Daniel Ehbudzhuo

Personal information
- Full name: Daniel Oskar Ehbudzhuo
- Date of birth: 4 January 2002 (age 23)
- Place of birth: Kurylivka, Ukraine
- Height: 1.79 m (5 ft 10 in)
- Position(s): Right-back

Team information
- Current team: Arminia Hannover

Youth career
- 2013–2017: Metalist Kharkiv
- 2017–2019: Shakhtar Donetsk

Senior career*
- Years: Team / Apps / (Gls)
- 2019–2022: Shakhtar Donetsk / 0 / (0)
- 2021–2022: → Vovchansk (loan) / 9 / (0)
- 2024–: Arminia Hannover / 0 / (0)

International career^{‡}
- 2017–2018: Ukraine U16 / 9 / (0)
- 2018–2019: Ukraine U17 / 11 / (0)

= Daniel Ehbudzhuo =

Ukrainian footballer

Daniel Oskar Ehbudzhuo (Даніель Оскар Егбуджуо; born 4 January 2002) is a Ukrainian professional footballer who plays as a right-back for Arminia Hannover.

==Career==
Born in Kurylivka, Kupiansk Raion, Ehbudzhuo began his career in the neighbouring Metalist Kharkiv and after continued in the Shakhtar Donetsk academy.

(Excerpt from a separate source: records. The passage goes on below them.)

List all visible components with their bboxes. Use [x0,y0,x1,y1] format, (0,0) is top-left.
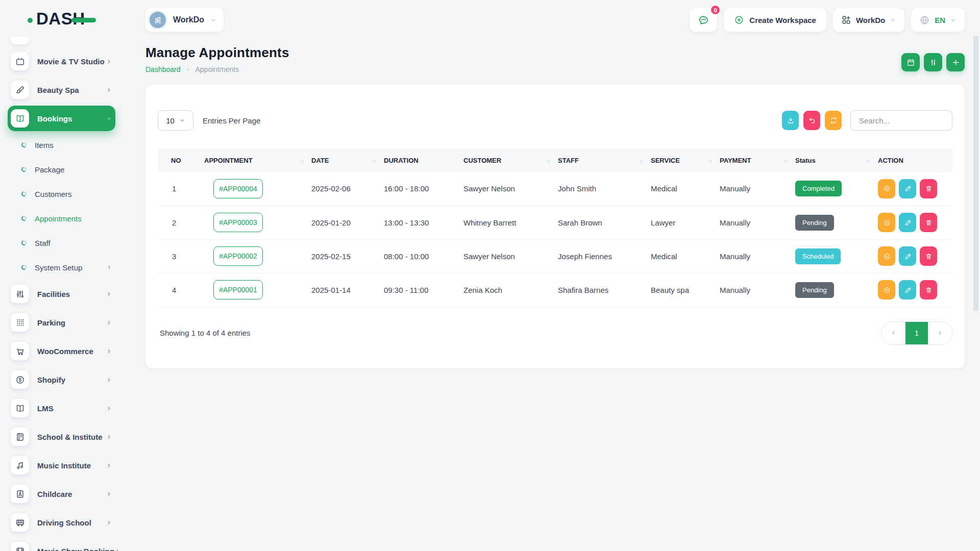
column-header-date[interactable]: DATE↑↓ [311,149,384,172]
sort-icon[interactable]: ↑↓ [372,158,376,164]
scrolled-menu-item-partial [11,37,29,44]
sort-icon[interactable]: ↑↓ [783,158,787,164]
sidebar-item-school-institute[interactable]: School & Institute [8,422,115,451]
delete-button[interactable] [920,280,937,299]
workspace-selector[interactable]: WorkDo [145,8,224,32]
sidebar-subitem-package[interactable]: Package [8,157,115,182]
sidebar-item-woocommerce[interactable]: WooCommerce [8,337,115,365]
delete-button[interactable] [920,213,937,232]
cell-staff: Sarah Brown [558,206,651,239]
chevron-right-icon [106,264,112,270]
search-input[interactable] [850,110,952,131]
sidebar-item-label: Movie & TV Studio [37,57,106,66]
school-icon [11,428,29,446]
sort-icon[interactable]: ↑↓ [546,158,550,164]
sidebar-subitem-label: Package [35,165,112,174]
sort-icon[interactable]: ↑↓ [300,158,303,164]
cart-icon [11,342,29,360]
column-header-status[interactable]: Status↑↓ [795,149,878,172]
add-appointment-button[interactable] [946,53,965,71]
chevron-right-icon [106,434,112,440]
topbar-actions: 0 Create Workspace WorkDo EN [690,8,965,32]
column-header-appointment[interactable]: APPOINTMENT↑↓ [204,149,311,172]
edit-button[interactable] [899,179,916,198]
sidebar-item-shopify[interactable]: Shopify [8,365,115,394]
chevron-down-icon [210,17,216,23]
sidebar-item-lms[interactable]: LMS [8,394,115,422]
sidebar-item-facilities[interactable]: Facilities [8,280,115,308]
sidebar-item-childcare[interactable]: Childcare [8,480,115,508]
sort-icon[interactable]: ↑↓ [708,158,712,164]
bullet-icon [21,166,28,173]
bullet-icon [21,264,28,271]
appointment-link[interactable]: #APP00001 [213,280,263,299]
entries-per-page-select[interactable]: 10 [158,110,193,131]
sort-icon[interactable]: ↑↓ [866,158,870,164]
pencil-icon [904,219,912,227]
delete-button[interactable] [920,246,937,266]
sidebar-item-driving-school[interactable]: Driving School [8,508,115,537]
page-scrollbar[interactable] [973,36,978,546]
view-button[interactable] [878,179,895,198]
cell-appointment: #APP00002 [204,239,311,273]
delete-button[interactable] [920,179,937,198]
previous-page-button[interactable] [881,322,905,344]
sidebar-item-beauty-spa[interactable]: Beauty Spa [8,76,115,104]
row-action-buttons [878,179,953,198]
toolbar-buttons [782,111,842,130]
sliders-icon [11,285,29,303]
refresh-button[interactable] [825,111,842,130]
cell-customer: Whitney Barrett [463,206,558,239]
sidebar-item-music-institute[interactable]: Music Institute [8,451,115,480]
sidebar-subitem-items[interactable]: Items [8,133,115,157]
sidebar-item-bookings[interactable]: Bookings [8,106,115,131]
sidebar-subitem-label: Appointments [35,214,112,223]
appointment-link[interactable]: #APP00004 [213,179,263,198]
view-button[interactable] [878,213,895,232]
workdo-apps-menu[interactable]: WorkDo [833,8,904,32]
view-button[interactable] [878,280,895,299]
column-header-customer[interactable]: CUSTOMER↑↓ [463,149,558,172]
dash-logo[interactable]: DASH [0,0,122,37]
download-icon [787,116,795,124]
sidebar-subitem-staff[interactable]: Staff [8,231,115,255]
breadcrumb-dashboard-link[interactable]: Dashboard [145,65,181,73]
export-button[interactable] [782,111,799,130]
sidebar-item-label: Childcare [37,490,106,498]
scrollbar-thumb[interactable] [973,36,978,311]
edit-button[interactable] [899,246,916,266]
tv-icon [11,52,29,70]
chevron-down-icon [890,17,896,23]
edit-button[interactable] [899,280,916,299]
create-workspace-button[interactable]: Create Workspace [724,8,826,32]
column-header-payment[interactable]: PAYMENT↑↓ [720,149,795,172]
chevron-right-icon [106,319,112,326]
sidebar-item-movie-show-booking[interactable]: Movie Show Booking [8,537,115,551]
messages-button[interactable]: 0 [690,8,717,32]
cell-payment: Manually [720,206,795,239]
sidebar-item-parking[interactable]: Parking [8,308,115,337]
appointment-link[interactable]: #APP00002 [213,246,263,266]
sidebar-subitem-appointments[interactable]: Appointments [8,206,115,231]
sidebar-subitem-label: Customers [35,190,112,198]
sort-icon[interactable]: ↑↓ [639,158,643,164]
edit-button[interactable] [899,213,916,232]
column-header-service[interactable]: SERVICE↑↓ [651,149,720,172]
current-page-button[interactable]: 1 [905,322,928,344]
sidebar-item-label: WooCommerce [37,347,106,356]
plus-circle-icon [734,15,744,25]
book-open-icon [11,399,29,417]
view-button[interactable] [878,246,895,266]
appointment-link[interactable]: #APP00003 [213,213,263,232]
language-selector[interactable]: EN [911,8,965,32]
reset-button[interactable] [803,111,820,130]
sidebar-subitem-customers[interactable]: Customers [8,182,115,206]
sidebar-subitem-system-setup[interactable]: System Setup [8,255,115,280]
next-page-button[interactable] [928,322,952,344]
column-header-staff[interactable]: STAFF↑↓ [558,149,651,172]
calendar-view-button[interactable] [901,53,920,71]
chevron-right-icon [114,548,121,551]
cell-action [878,206,953,239]
board-view-button[interactable] [924,53,942,71]
sidebar-item-movie-tv-studio[interactable]: Movie & TV Studio [8,47,115,76]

He played in the Ukrainian Premier League Reserves and never made his debut for the senior Shakhtar Donetsk's squad. In July 2021 Ehbudzhuo signed a year loan contract with the Ukrainian Second League's side Vovchansk and made the debut for this team as a start-squad player in a home draw against Metalurh Zaporizhzhia on 25 July 2021.